Curated by Karly Boileau
With a focus on a slow-making process through a Japanese heritage craft practice, Hitoko Okada’s major solo exhibition explores new ceramic and textile works that critically engage with and question the global fashion supply chain as it relates to colonial histories of fast fashion. Her works draw inspiration from geological processes and metabolic evolution of fungi, to apply ancestral knowledge in a present-day context to re-imagine futurisms and ways of being through a queer lens.
Setsubun is an annual festival that has its roots in Shinto, marking the seasonal divide from Winter to Spring in the Japanese lunar calendar.
Hitoko Okada would like to acknowledgement the community of folks who were integral to the research and creation of works for this exhibition: Lisa Picone. Ishii-san, Takayuki at Awonoyoh; Russ Ohrt and Julia Hitchcock of Backyard Harvest for supporting my learning of growing indigo; Suzanne Carte, Heather Kuzyk, and Michelle Lynn at the Art Gallery of Burlington for supporting the ceramic seed pod production; Christine Gruppe, Sally MacKay, and Kim Solga for supporting “Butch Raku” at the Dundas Valley School of Art; Dan Schmalz at the City of Cambridge Archives; Ocean Legacy for the reclaimed ocean bound plastic pellets; and Surfrider Canada and A Greener Future for their support for this project and donations of recovered nurdles from their community beach clean-ups.
Okada also gratefully acknowledges the support of The City of Hamilton, The Ontario Arts Council, and the Canada Council for the Arts.
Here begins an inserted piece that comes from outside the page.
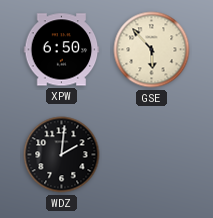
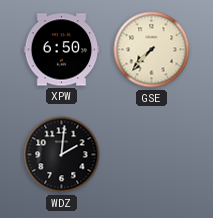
GSE: 5:53 -> 7:37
Hitoko Okada is a queer, Nikkei, interdisciplinary artist, craft researcher and independent arts organizer, currently based in Hamilton, Ontario. Her studio research and fashion practice explore Japanese folk heritage textile crafts as archives of ancestral knowledge within the context of geo-political histories and labour of the fashion supply chain. Okada has participated in various artist residencies and exhibited widely including Canada, USA and Japan. She has received multiple grants, and awards, and has curated, programmed and delivered multiple artistic programs and exhibition projects in Vancouver, BC and around the region of Hamilton, Ontario. She currently serves on the Arts, Culture, and Education committee for the National Association of Japanese Canadians. After 2 decades of artistic, social and fashion practice, Okada is pursuing a graduate degree at Emily Carr University of Art and Design, in Vancouver, Canada.